UVa AIML Seminar
The AI and Machine Learning Seminar @ UVa

How LLMs might help us scale world class healthcare to everyone?


Tao Tu
Google Research

Time: 2024-04-10, 12:15 - 13:00 ET
Location: Rice 540 and Zoom

Abstract In recent years, the field of AI has been revolutionized by the emergence of Transformers and Large Language Models. However, perhaps nowhere is their impact likely to be more profound than in the biomedicine where they have the potential to act as care multipliers, help improve our understanding of biology and solve the burden of diseases. In this talk, I will introduce recent works from my team at Google AI, Med-PaLM, Med-PaLM 2, Med-PaLM M and AMIE which I believe are key milestones towards such a future.

Med-PaLM and Med-PaLM 2 were the first AI systems to obtain passing and expert level scores on US Medical License exam questions respectively, a long standing grand challenge in AI. Med-PaLM M was the first demonstration of a generalist, multimodal, biomedical AI system. More recently, two recent studies highlight AMIE’s promising capabilities. In a double-blind, randomized study, AMIE performed competitively against Primary Care Physicians in text consultations. Additionally, a separate study demonstrated AMIE’s significant assistive potential for clinicians facing complex diagnostic challenges.

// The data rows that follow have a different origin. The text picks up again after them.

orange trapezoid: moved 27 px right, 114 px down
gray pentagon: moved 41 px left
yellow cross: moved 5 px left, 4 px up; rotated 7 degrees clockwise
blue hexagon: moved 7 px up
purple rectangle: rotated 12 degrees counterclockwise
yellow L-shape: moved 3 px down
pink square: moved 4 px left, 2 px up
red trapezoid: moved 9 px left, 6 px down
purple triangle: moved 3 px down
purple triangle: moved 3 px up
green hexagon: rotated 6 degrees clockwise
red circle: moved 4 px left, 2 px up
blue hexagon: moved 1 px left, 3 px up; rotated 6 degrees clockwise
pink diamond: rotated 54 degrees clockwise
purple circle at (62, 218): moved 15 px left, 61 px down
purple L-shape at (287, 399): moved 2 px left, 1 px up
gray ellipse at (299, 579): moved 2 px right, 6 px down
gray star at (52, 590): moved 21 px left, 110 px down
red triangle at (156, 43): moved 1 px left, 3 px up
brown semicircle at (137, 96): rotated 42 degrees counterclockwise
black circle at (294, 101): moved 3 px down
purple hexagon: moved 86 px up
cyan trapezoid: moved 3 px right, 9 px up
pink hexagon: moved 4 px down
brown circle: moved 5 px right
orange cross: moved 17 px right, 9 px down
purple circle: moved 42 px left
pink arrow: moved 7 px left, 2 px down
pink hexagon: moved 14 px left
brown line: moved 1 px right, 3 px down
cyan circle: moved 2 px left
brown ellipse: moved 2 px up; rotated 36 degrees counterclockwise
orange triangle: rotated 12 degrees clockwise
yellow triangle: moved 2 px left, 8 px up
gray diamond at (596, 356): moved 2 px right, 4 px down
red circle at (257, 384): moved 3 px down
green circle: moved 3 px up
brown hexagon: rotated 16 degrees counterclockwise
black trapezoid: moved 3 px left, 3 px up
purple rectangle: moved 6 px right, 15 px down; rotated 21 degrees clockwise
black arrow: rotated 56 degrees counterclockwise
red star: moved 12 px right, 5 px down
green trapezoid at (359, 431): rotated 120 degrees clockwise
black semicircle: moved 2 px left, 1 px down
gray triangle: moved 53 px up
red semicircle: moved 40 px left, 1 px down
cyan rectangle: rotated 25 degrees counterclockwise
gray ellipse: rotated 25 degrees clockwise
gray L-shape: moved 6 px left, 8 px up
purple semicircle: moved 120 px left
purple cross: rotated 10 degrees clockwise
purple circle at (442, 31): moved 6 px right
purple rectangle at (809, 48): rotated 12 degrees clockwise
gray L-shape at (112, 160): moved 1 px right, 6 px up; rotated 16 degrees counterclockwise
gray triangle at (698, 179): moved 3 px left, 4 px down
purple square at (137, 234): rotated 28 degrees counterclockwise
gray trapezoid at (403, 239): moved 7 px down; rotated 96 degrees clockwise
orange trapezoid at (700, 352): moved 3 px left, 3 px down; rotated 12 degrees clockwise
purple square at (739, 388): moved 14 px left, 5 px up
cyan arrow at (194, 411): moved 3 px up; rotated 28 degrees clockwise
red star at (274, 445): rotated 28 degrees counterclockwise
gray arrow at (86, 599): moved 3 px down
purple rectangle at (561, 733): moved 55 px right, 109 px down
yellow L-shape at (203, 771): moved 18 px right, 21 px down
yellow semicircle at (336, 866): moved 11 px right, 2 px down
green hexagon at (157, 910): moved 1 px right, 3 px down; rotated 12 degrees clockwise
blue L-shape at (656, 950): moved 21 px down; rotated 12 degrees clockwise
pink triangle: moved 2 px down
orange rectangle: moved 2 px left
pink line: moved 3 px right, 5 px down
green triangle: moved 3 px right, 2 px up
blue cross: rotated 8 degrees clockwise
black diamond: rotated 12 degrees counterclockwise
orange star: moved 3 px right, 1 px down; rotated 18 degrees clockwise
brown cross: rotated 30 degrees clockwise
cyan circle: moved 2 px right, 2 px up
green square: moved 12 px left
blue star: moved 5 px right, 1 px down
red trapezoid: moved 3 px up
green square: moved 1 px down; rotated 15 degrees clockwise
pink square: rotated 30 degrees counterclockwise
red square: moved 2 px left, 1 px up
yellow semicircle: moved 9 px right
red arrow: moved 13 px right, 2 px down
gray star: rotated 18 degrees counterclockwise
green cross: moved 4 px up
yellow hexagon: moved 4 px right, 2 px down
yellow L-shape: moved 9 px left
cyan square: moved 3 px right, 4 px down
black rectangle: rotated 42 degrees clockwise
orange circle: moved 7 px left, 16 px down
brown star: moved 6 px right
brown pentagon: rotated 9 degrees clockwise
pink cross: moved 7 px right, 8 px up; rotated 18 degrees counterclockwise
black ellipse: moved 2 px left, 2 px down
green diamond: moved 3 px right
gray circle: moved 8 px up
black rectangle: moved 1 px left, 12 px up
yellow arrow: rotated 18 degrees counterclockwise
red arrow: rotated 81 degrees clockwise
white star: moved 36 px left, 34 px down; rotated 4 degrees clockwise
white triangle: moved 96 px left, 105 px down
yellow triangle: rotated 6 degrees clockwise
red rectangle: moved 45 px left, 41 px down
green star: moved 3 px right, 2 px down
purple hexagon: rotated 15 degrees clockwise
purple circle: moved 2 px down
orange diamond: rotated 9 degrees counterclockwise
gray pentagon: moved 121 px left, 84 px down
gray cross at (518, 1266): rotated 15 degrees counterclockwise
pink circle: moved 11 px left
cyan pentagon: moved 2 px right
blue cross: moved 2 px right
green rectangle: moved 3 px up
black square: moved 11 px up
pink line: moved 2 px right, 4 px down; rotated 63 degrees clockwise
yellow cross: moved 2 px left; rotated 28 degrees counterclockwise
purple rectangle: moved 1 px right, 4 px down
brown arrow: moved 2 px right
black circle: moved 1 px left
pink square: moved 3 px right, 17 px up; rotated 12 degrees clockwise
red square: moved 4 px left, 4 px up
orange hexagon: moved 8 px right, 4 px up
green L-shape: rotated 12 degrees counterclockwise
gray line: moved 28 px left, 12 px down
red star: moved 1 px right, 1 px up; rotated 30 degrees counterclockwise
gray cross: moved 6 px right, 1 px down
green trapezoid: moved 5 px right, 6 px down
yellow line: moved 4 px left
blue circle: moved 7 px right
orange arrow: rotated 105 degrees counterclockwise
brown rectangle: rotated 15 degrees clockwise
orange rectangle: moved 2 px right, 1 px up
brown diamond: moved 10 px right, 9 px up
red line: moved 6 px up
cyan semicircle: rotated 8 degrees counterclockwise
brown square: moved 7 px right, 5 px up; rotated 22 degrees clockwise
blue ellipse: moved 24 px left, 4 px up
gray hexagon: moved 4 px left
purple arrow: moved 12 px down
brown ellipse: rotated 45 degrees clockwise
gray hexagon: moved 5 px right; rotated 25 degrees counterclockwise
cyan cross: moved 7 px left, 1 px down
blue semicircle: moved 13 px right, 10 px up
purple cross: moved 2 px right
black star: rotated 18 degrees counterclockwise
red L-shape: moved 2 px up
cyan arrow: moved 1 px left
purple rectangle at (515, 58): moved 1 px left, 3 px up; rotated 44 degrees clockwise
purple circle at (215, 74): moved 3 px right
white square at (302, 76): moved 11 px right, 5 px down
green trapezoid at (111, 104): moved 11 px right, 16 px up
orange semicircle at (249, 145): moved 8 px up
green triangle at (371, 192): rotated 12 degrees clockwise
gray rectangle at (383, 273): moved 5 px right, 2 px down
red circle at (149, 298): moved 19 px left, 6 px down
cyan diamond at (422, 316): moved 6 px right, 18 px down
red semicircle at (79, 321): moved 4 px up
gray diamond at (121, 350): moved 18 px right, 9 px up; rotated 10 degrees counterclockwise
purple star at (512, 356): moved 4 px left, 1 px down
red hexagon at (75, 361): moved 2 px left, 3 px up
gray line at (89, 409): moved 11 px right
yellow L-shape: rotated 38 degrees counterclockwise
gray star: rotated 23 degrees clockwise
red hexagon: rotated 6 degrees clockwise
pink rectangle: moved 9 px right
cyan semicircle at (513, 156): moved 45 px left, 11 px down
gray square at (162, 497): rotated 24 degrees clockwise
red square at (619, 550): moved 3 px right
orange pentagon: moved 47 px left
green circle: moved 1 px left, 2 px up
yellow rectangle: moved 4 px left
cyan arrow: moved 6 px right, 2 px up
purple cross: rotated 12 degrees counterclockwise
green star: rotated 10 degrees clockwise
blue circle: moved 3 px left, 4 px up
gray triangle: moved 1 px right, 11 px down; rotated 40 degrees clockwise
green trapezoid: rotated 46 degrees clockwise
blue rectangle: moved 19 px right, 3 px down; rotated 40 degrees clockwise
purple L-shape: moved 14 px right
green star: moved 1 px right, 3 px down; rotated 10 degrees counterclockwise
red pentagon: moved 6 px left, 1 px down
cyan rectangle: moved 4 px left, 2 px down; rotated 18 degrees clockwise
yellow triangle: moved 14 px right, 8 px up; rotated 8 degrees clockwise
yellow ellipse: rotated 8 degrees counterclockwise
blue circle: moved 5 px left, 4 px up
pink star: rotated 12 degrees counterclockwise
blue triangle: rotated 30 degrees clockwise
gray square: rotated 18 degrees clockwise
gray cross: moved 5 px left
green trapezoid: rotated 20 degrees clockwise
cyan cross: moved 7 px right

I will outline the motivation, principles and technical innovations underpinning these systems. Finally, I will sketch out a vision for how we might be able to leverage such powerful systems to help scale world class healthcare to everyone and make medicine a humane endeavor again.

Bio Tao Tu is a senior research engineer at Google Research. He is working at the intersection of large language models and biomedicine and the lead author of Med-PaLM, Med-PaLM Multimodal, and conversational dialogistic AI AMIE. He obtained his PhD from Columbia University in Biomedical Engineering. His research was focused on multimodal brain imaging. He worked on machine learning methods to combine information from simultaneously acquired EEG and fMRI in order to understand human cognition and behavior.